Ne songez pas à Joseph et à la femme de Putiphar.
Encore une fois, c’étaient ici des mœurs toutes spéciales. La belle Grecque eût dédaigné toute violence. Elle ne comptait, pour vaincre, que sur son incomparable beauté.
— Tu m’as regardée, reprit-elle, et j’ai vu le sang monter à ta joue… Tu m’aimeras, Ar-Bel.
Ar-Bel secoua la tête.
— J’aime Ghella, dit-il.
— Et moi, j’aime César !… j’aime Œlian… cela m’empêche-t-il de t’aimer ?… Enfant, je sens mon cœur si grand, qu’il peut contenir à la fois trois grands amours.

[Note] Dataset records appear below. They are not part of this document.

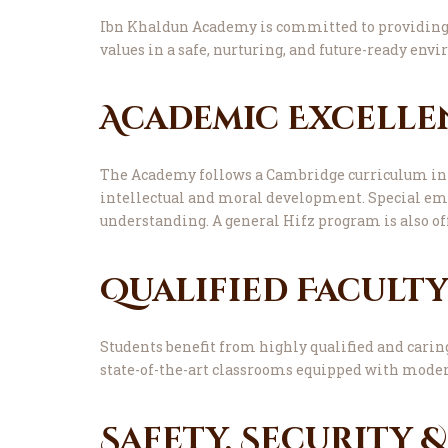
Ibn Khaldun Academy is committed to providing 
values in a safe, nurturing, and future-ready env
Academic Excelle
The Academy follows a Cambridge curriculum inte
intellectual and moral development. Special emp
understanding. A general Hifz program is also of
Qualified Facult
Students benefit from highly qualified and carin
state-of-the-art classrooms equipped with moder
Safety, Security 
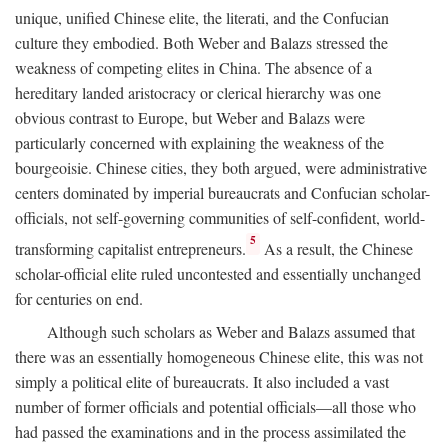
unique, unified Chinese elite, the literati, and the Confucian
culture they embodied. Both Weber and Balazs stressed the
weakness of competing elites in China. The absence of a
hereditary landed aristocracy or clerical hierarchy was one
obvious contrast to Europe, but Weber and Balazs were
particularly concerned with explaining the weakness of the
bourgeoisie. Chinese cities, they both argued, were administrative
centers dominated by imperial bureaucrats and Confucian scholar-
officials, not self-governing communities of self-confident, world-
5
transforming capitalist entrepreneurs.
As a result, the Chinese
scholar-official elite ruled uncontested and essentially unchanged
for centuries on end.
Although such scholars as Weber and Balazs assumed that
there was an essentially homogeneous Chinese elite, this was not
simply a political elite of bureaucrats. It also included a vast
number of former officials and potential officials—all those who
had passed the examinations and in the process assimilated the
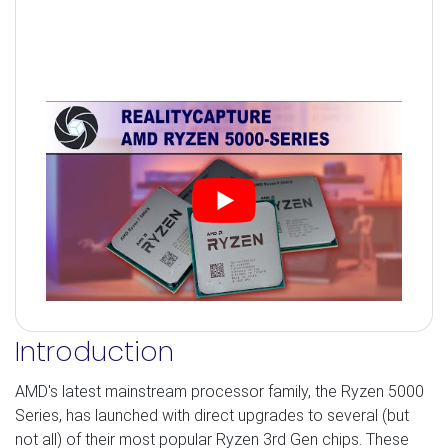
Introduction
AMD's latest mainstream processor family, the Ryzen 5000
Series, has launched with direct upgrades to several (but
not all) of their most popular Ryzen 3rd Gen chips. These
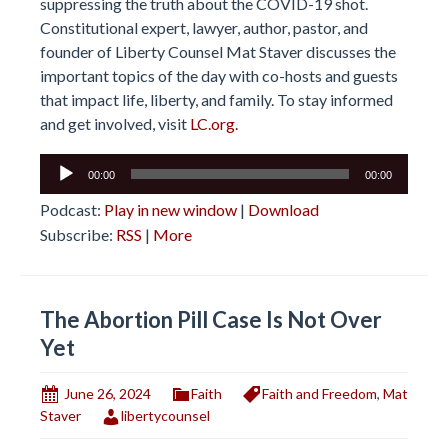
suppressing the truth about the COVID-19 shot.
Constitutional expert, lawyer, author, pastor, and
founder of Liberty Counsel Mat Staver discusses the
important topics of the day with co-hosts and guests
that impact life, liberty, and family. To stay informed
and get involved, visit
LC.org.
Audio
00:00
00:00
Player
Podcast:
Play in new window
|
Download
Subscribe:
RSS
|
More
The Abortion Pill Case Is Not Over
Yet
June 26, 2024
Faith
Faith and Freedom
,
Mat
Staver
libertycounsel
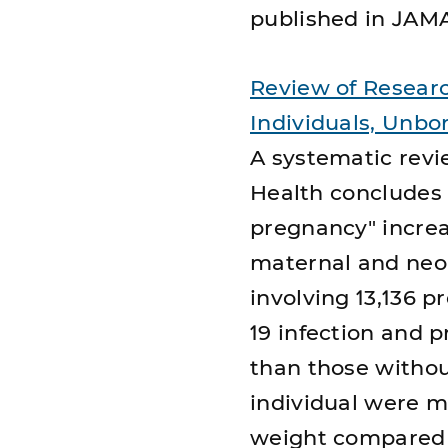
published in JAM
Review of Researc
Individuals, Unbo
A systematic revi
Health concludes 
pregnancy" increa
maternal and neon
involving 13,136 
19 infection and p
than those withou
individual were m
weight compared w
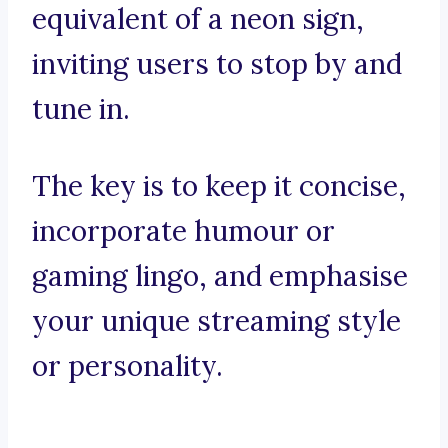
equivalent of a neon sign,
inviting users to stop by and
tune in.
The key is to keep it concise,
incorporate humour or
gaming lingo, and emphasise
your unique streaming style
or personality.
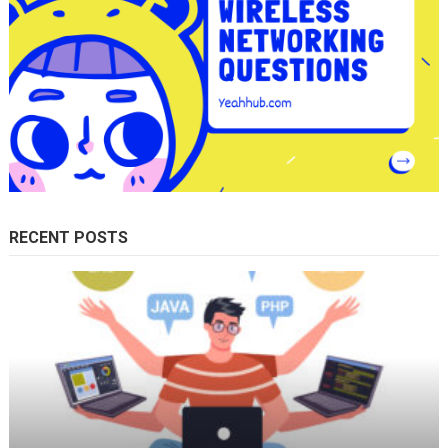
RECENT POSTS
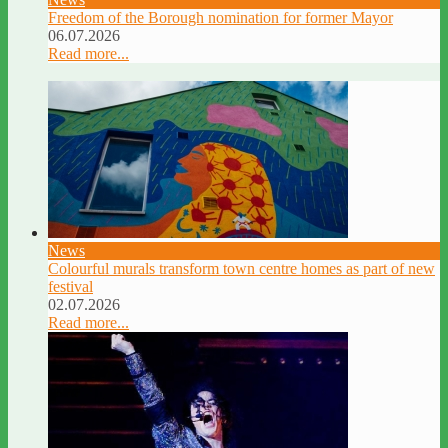
Freedom of the Borough nomination for former Mayor
06.07.2026
Read more...
News
Colourful murals transform town centre homes as part of new
festival
02.07.2026
Read more...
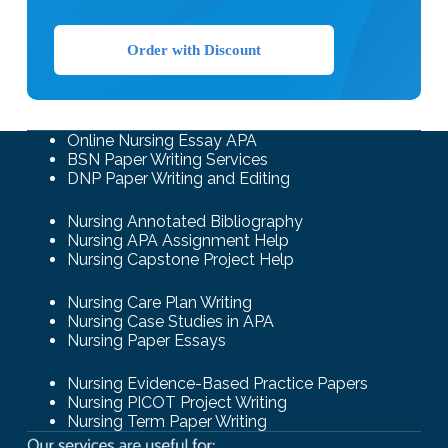
Order with Discount
Online Nursing Essay APA
BSN Paper Writing Services
DNP Paper Writing and Editing
Nursing Annotated Bibliography
Nursing APA Assignment Help
Nursing Capstone Project Help
Nursing Care Plan Writing
Nursing Case Studies in APA
Nursing Paper Essays
Nursing Evidence-Based Practice Papers
Nursing PICOT Project Writing
Nursing Term Paper Writing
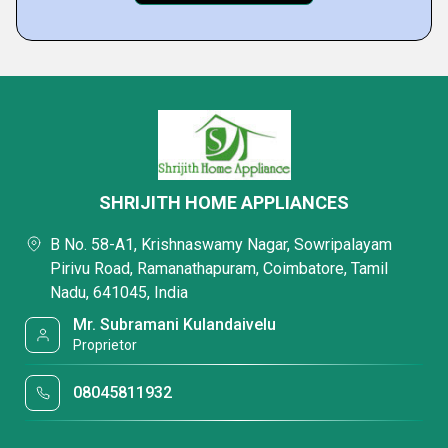
SHRIJITH HOME APPLIANCES
B No. 58-A1, Krishnaswamy Nagar, Sowripalayam
Pirivu Road, Ramanathapuram, Coimbatore, Tamil
Nadu, 641045, India
Mr. Subramani Kulandaivelu
Proprietor
08045811932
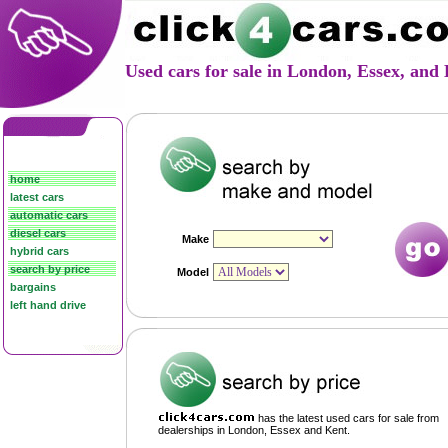
Used cars for sale in London, Essex, an
home
latest cars
automatic cars
diesel cars
hybrid cars
search by price
bargains
left hand drive
has the latest used cars for sale from
dealerships in London, Essex and Kent.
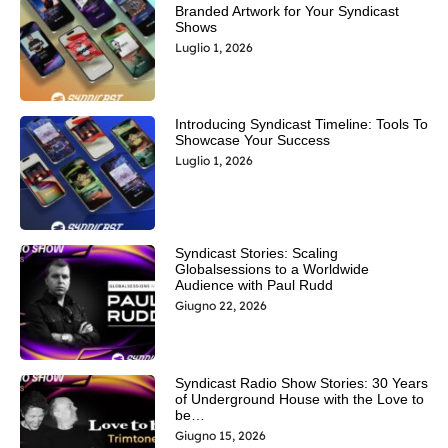
Branded Artwork for Your Syndicast
Shows
Luglio 1, 2026
Introducing Syndicast Timeline: Tools To
Showcase Your Success
Luglio 1, 2026
Syndicast Stories: Scaling
Globalsessions to a Worldwide
Audience with Paul Rudd
Giugno 22, 2026
Syndicast Radio Show Stories: 30 Years
of Underground House with the Love to
be…
Giugno 15, 2026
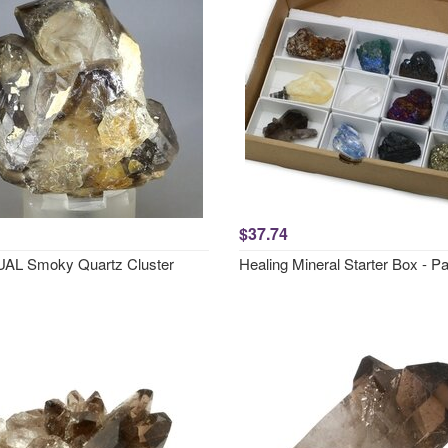
$37.74
AL Smoky Quartz Cluster
Healing Mineral Starter Box - P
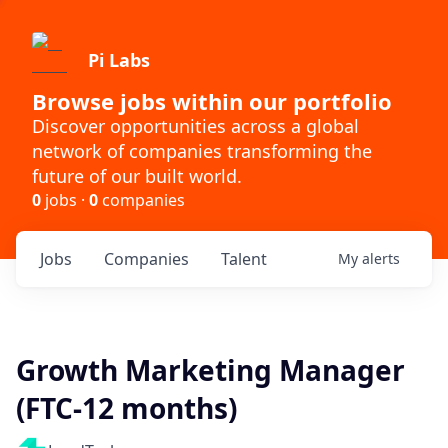
Pi Labs
Browse jobs within our portfolio
Discover opportunities across a global
network of companies transforming the
future of our built world.
0
jobs ·
0
companies
Jobs
Companies
Talent
My
alerts
Growth Marketing Manager
(FTC-12 months)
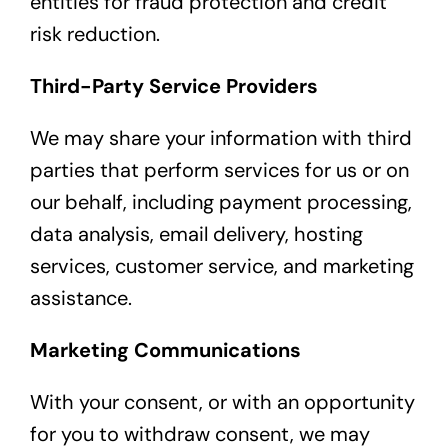
entities for fraud protection and credit
risk reduction.
Third-Party Service Providers
We may share your information with third
parties that perform services for us or on
our behalf, including payment processing,
data analysis, email delivery, hosting
services, customer service, and marketing
assistance.
Marketing Communications
With your consent, or with an opportunity
for you to withdraw consent, we may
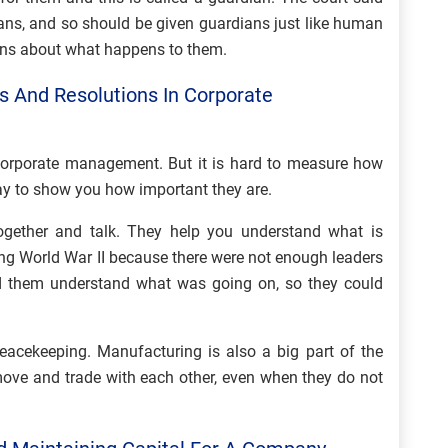
mans, and so should be given guardians just like human
ons about what happens to them.
 And Resolutions In Corporate
 corporate management. But it is hard to measure how
 way to show you how important they are.
gether and talk. They help you understand what is
g World War II because there were not enough leaders
ed them understand what was going on, so they could
eacekeeping. Manufacturing is also a big part of the
move and trade with each other, even when they do not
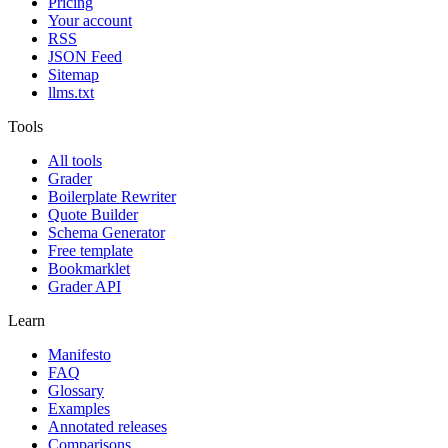
Pricing
Your account
RSS
JSON Feed
Sitemap
llms.txt
Tools
All tools
Grader
Boilerplate Rewriter
Quote Builder
Schema Generator
Free template
Bookmarklet
Grader API
Learn
Manifesto
FAQ
Glossary
Examples
Annotated releases
Comparisons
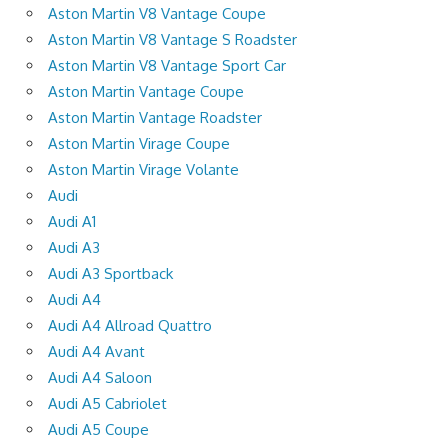
Aston Martin V8 Vantage Coupe
Aston Martin V8 Vantage S Roadster
Aston Martin V8 Vantage Sport Car
Aston Martin Vantage Coupe
Aston Martin Vantage Roadster
Aston Martin Virage Coupe
Aston Martin Virage Volante
Audi
Audi A1
Audi A3
Audi A3 Sportback
Audi A4
Audi A4 Allroad Quattro
Audi A4 Avant
Audi A4 Saloon
Audi A5 Cabriolet
Audi A5 Coupe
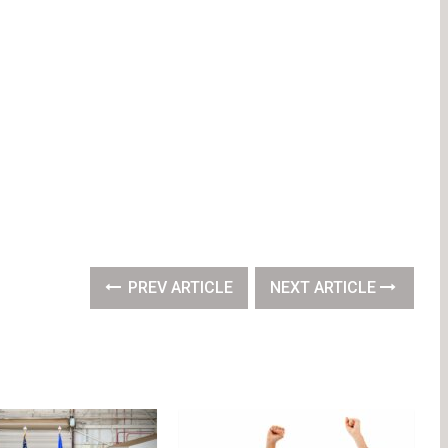
PREV ARTICLE
NEXT ARTICLE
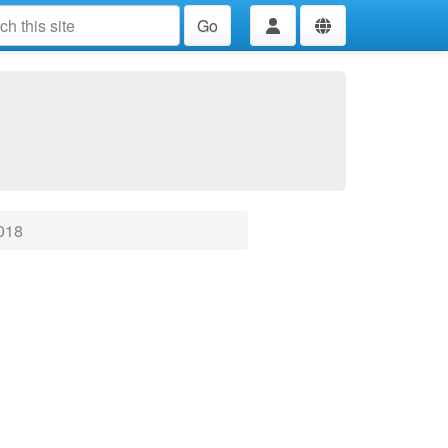
Go
018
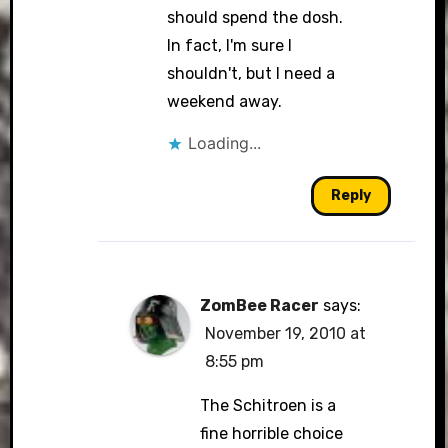
should spend the dosh.
In fact, I'm sure I
shouldn't, but I need a
weekend away.
Loading...
Reply
ZomBee Racer
says:
November 19, 2010 at
8:55 pm
The Schitroen is a
fine horrible choice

— Le mien est trop petit pour un seul amour, répondit Ar-Bel, mais c’est que cet amour est immense !
La Grecque sourit tristement.
— C’est vrai… c’est vrai ! pensa-t-elle tout haut ; — le feu qui s’allume semble ne devoir jamais s’éteindre… Tu es marié d’hier, enfant.
— J’aime depuis que je me sens vivre.
La Grecque sourit encore.
Et parmi cette lascive tendresse de son regard qui caressait l’enfant, il y avait comme un reflet d’amitié dévouée.
— Qui sait ? murmura-t-elle ; — c’est peut-être aussi une joie que de ne changer jamais !…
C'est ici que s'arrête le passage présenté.